As the uneasy moral centre and what increasingly seems like a one-note role, this Katniss is a waste of Lawrence's bold, vivacious talent. Hutcherson easily acts circles around Hemsworth's pouting pretty boy Gale. A special nod goes to Elden Henson as the mute Pollux: He's a tour-de-force without uttering a word. The only actor who seems to be enjoying himself is Donald Sutherland as Snow, the increasingly unhinged leader leering like a jackal at all the blood he's spilt. Of course, the concluding chapter of The Hunger Games was never supposed to be fun, but with all the effort expended to get here, this final showdown feels strangely anticlimactic. 

— 3 out of 5 stars


Brooklyn

Saoirse Ronan transforms from hesitant girl to worldly woman as Eilis in the 1950s-era romantic drama Brooklyn. (Kerry Brown/Fox Searchlight/Associated Press)

In 2009, Nick Hornby helped the world discover Carey Mulligan with his smart script for An Education: her portrayal of a self-possessed teenager kickstarted her career. With Brooklyn, Hornby may have done it again. Though Irish actress Saoirse Ronan has starred in some gems (Hannah and Atonement for starters), Brooklyn could have whole new legion of fans learning to pronounce her name (tip: It rhymes with "inertia").

Neither a melodrama nor stuffy period piece, Brooklyn is a bold, beautiful romance that stretches across the Atlantic. Ronan stars as Eilis, a quiet, determined young woman who leaves rural Ireland to find a new life in New York in the 1950s. At first, she's homesick: a pale, awkward girl with an accent and shabby clothes. But everything changes when she meets Tony, a cocksure Italian-American with a thing for Irish girls.   

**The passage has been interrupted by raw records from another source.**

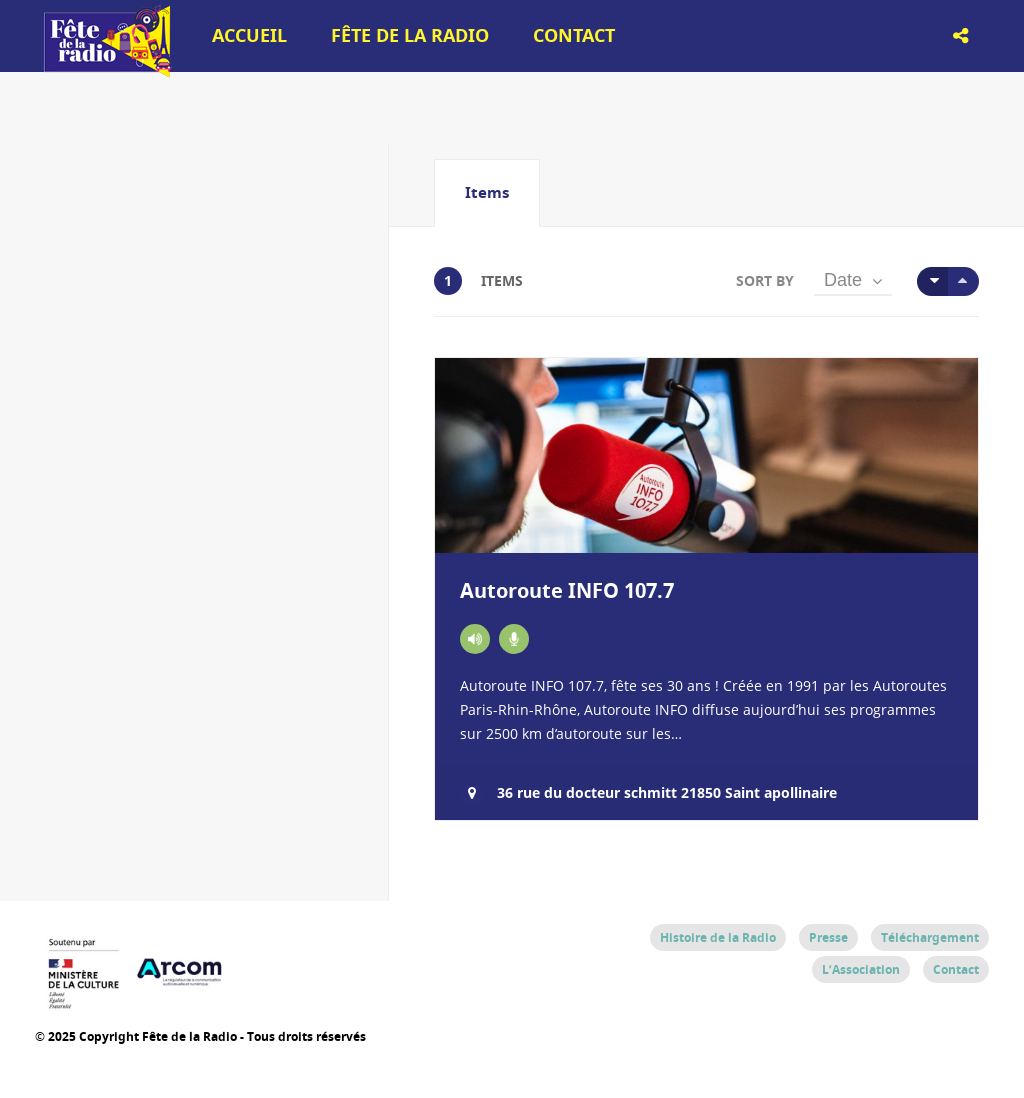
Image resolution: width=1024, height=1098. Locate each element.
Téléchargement (930, 937)
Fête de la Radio (410, 35)
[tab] (487, 193)
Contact (574, 35)
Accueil (249, 35)
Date (843, 280)
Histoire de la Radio (718, 937)
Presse (828, 937)
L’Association (861, 969)
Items (487, 192)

Shooting in a faded Kodachrome palette, director John Crowley presents Brooklyn as an epic journey – not just of a teen crossing an ocean, but Eilis' transformation from hesitant girl to worldly woman. Looking at Ronan at the end, you'd swear she's grown a foot taller. It's the way she holds herself. It's the people in her life she's been forced to confront. It's those eyes – like blue searchlights – taking everything in and missing nothing.

— 4 out of 5 stars


The Night Before

Seth Rogen, seen with actress Jillian Bell, reteams with 50/50 director Jonathan Levine and co-star Joseph Gordon-Levitt in the raucous holiday comedy The Night Before. (Sarah Shatz/Columbia Pictures/Associated Press)

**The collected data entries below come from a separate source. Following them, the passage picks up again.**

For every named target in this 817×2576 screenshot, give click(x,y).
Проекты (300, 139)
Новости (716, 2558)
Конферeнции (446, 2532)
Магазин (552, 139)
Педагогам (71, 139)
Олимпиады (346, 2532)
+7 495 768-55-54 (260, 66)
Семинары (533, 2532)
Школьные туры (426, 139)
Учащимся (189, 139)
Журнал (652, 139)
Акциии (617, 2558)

Seth Rogen and friends put the high back in holiday with their raucous, Christmas-themed comedy The Night Before. Director Jonathan Levine reteams with the actors from 50/50 – Rogen and Joseph Gordon-Levitt – while adding Anthony Mackie for this tale of friends heading out for one final wild night.  

The formula might feel familiar, but the gusto with which the boys go at it is gobsmacking. Rogen's physical comedy – as a soon-to-be-dad chasing magic mushrooms – features facial expressions that would put Vincent Price to shame. Gordon-Levitt provides the soul of the story as an aimless slacker still wounded by the crash that took his parents many Christmases ago. Finally, Mackie delivers as an insecure football star selling his soul one Tweet at a time.

To round out this Christmas punch bowl of debauchery, Levine cast performers who give fresh riffs on a holiday tale, including Broad City's Ilana Glazer as a certain Seuss-inspired villain and Michael Shannon (!) as local weed dealer Mr. Green. The latter's turn as the raspy, toque-wearing drug guru is reason enough to book a babysitter and see this in theatres. Throw in Miley Cyrus, Canada's own Nathan Fielder, Tracy Morgan as well as Mindy Kaling and The Night Before adds up to an x-rated Xmas mirth bomb. Sure, the eggnog gets syrupy at the end, but hey, it is a holiday movie after all.